Berlin - Für die zusätzlichen 5000 Aufnahmeplätze für syrische Flüchtlinge liegen nach Ablauf der Meldefrist mindestens zehnmal so viele Anmeldungen vor - mehr als 50 000. Das ergab eine Umfrage der Deutschen Presse-Agentur in den Bundesländern.

Allein in Nordrhein-Westfalen meldeten sich bis zum Ende der Frist am 28. Februar rund 26 000 Syrer, die Verwandte aus dem Bürgerkriegsgebiet aufnehmen möchten. In Niedersachsen sind es mehr als 10 000.

Der Bund hatte sich im Frühjahr 2013 bereiterklärt, 5000 syrische Flüchtlinge aus der Krisenregion auszufliegen und in Deutschland aufzunehmen. Im Dezember war dann entschieden worden, das Kontingent zu verdoppeln.

In Rheinland-Pfalz, Sachsen-Anhalt und Bremen liegen nach Angaben der zuständigen Behörden jeweils rund 1000 Anfragen vor, in Bayern sind es 1700.

In Thüringen betonte ein Sprecher des Innenministeriums, die Plätze seien "vielfach überzeichnet". Genaue Zahlen nannte er nicht. Ähnlich lautete die Auskunft der Hamburger Sozialbehörde.

Auch in Baden-Württemberg ist die Nachfrage groß: Für 1300 Plätze gibt es mehr als 4000 Interessenten. In Hessen gibt es mit etwa 5000 Anmeldungen sogar knapp 20 Mal so viele Bewerber wie freie Plätze.

Niedersachsens Innenminister Boris Pistorius kritisierte: "Auch das zweite 5000er-Aufnahmeprogramm des Bundes ist leider völlig unzureichend." Erst kürzlich hatte der SPD-Politiker der Union "mangelnden Einsatz" für syrischen Flüchtlinge vorgeworfen, weil die CDU-Innenminister der SPD-Forderung nach einer Aufstockung des deutschen Flüchtlingskontingents nicht gefolgt seien. "Diese Haltung kann ich angesichts der dramatischen Lage in Syrien nicht verstehen."

Hamburgs Innensenator Michael Neumann (SPD) ist ebenfalls der Meinung, dass Deutschland durchaus mehr syrische Flüchtlinge aufnehmen könnte. Der Sprecher der Innenbehörde sagte: "Wir halten eine Ausweitung des Kontingents für angezeigt und auch leistbar."

Neumann hatte bereits bei der Innenministerkonferenz Anfang Dezember 2013 verlangt, das Flüchtlingskontingent auf 20 000 zu erhöhen. Geeinigt hatten sich Bund und Länder schließlich darauf, ein zweites Kontingent zur Aufnahme von 5000 syrischen Flüchtlingen mit verwandtschaftlichen Beziehungen nach Deutschland aufzulegen.

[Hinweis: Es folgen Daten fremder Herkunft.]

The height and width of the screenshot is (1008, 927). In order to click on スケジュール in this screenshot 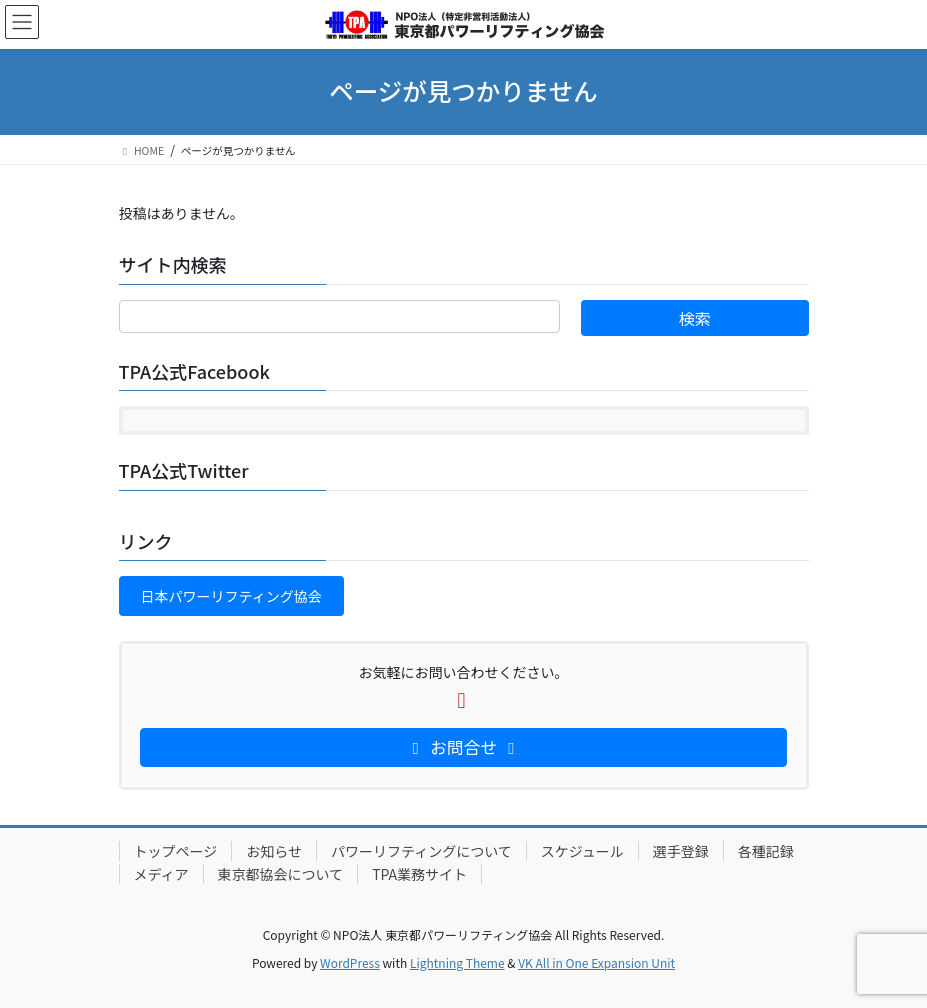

Nach Ansicht der Grünen im Bundestag sollte sich die Aufnahme von Flüchtlingen am tatsächlich gemeldeten Bedarf orientieren. Die Menschenrechtsorganisation Pro Asyl hat wegen der hohen Nachfrage bereits mehrfach größere Flexibilität gefordert.

"Bei mehr als 50 000 in Deutschland lebenden Syrern und zahlreichen deutschen Staatsbürgern syrischer Herkunft darf der Nachzug von Angehörigen nicht durch eine starre Obergrenze gedeckelt werden", erklärte Günter Burkhardt, Geschäftsführer von Pro Asyl. Mit der Festlegung von Kontingenten werde der Lage der syrischen Flüchtlinge nicht ausreichend Rechnung getragen. Zudem führe die umständliche Abwicklung zu monatelangen Verzögerungen.

Das Bundesinnenministerium teilte vergangenen Donnerstag mit, Bund und Länder seien sich einig, dass auch nach Ausschöpfung der Kontingente weitere Flüchtlinge aus Syrien aufgenommen werden sollten. Ende März soll es deshalb ein weiteres Spitzengespräch zwischen Bund und Ländern geben.

Die Zahl der Syrer in Deutschland hat sich seit Beginn des Syrien-Konflikts vor etwa zwei Jahren von 30 000 auf rund 60 000 verdoppelt.